══ Data for the task ══

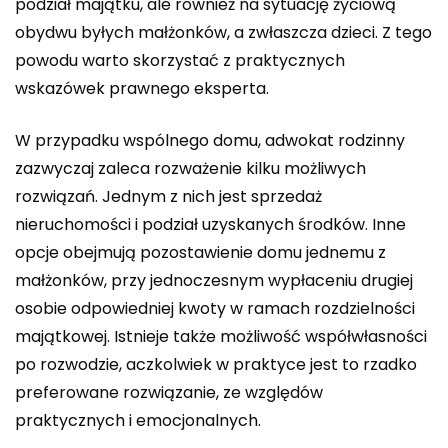
podział majątku, ale również na sytuację życiową
obydwu byłych małżonków, a zwłaszcza dzieci. Z tego
powodu warto skorzystać z praktycznych
wskazówek prawnego eksperta.
W przypadku wspólnego domu, adwokat rodzinny
zazwyczaj zaleca rozważenie kilku możliwych
rozwiązań. Jednym z nich jest sprzedaż
nieruchomości i podział uzyskanych środków. Inne
opcje obejmują pozostawienie domu jednemu z
małżonków, przy jednoczesnym wypłaceniu drugiej
osobie odpowiedniej kwoty w ramach rozdzielności
majątkowej. Istnieje także możliwość współwłasności
po rozwodzie, aczkolwiek w praktyce jest to rzadko
preferowane rozwiązanie, ze względów
praktycznych i emocjonalnych.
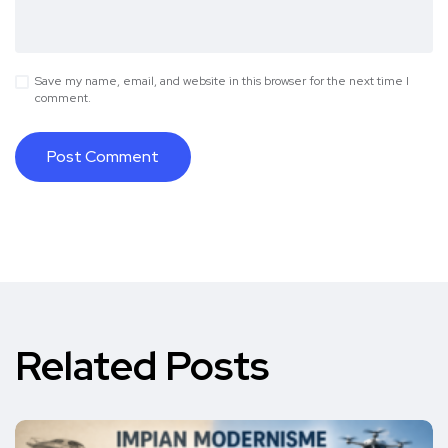
Save my name, email, and website in this browser for the next time I
comment.
Related Posts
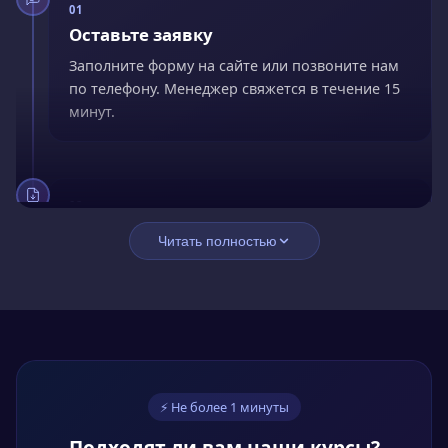
01
Оставьте заявку
Заполните форму на сайте или позвоните нам
по телефону. Менеджер свяжется в течение 15
минут.
02
Заключите договор
Читать полностью
Подпишите договор онлайн. Оплатите сразу со
скидкой 15% или оформите рассрочку без
переплат.
03
⚡ Не более 1 минуты
Обучайтесь онлайн
Подходят ли вам наши курсы?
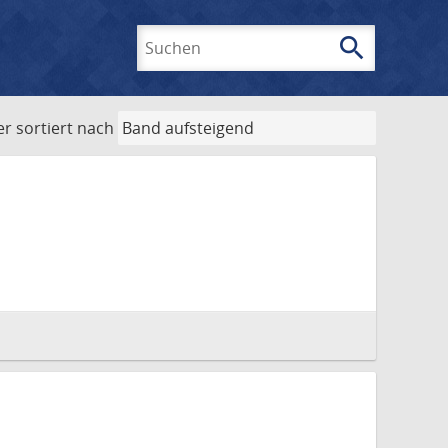
search
Suchen
er
sortiert nach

═══

Locate the word "praktycznych" in the records and collect each line it appears in.

powodu warto skorzystać z praktycznych
praktycznych i emocjonalnych.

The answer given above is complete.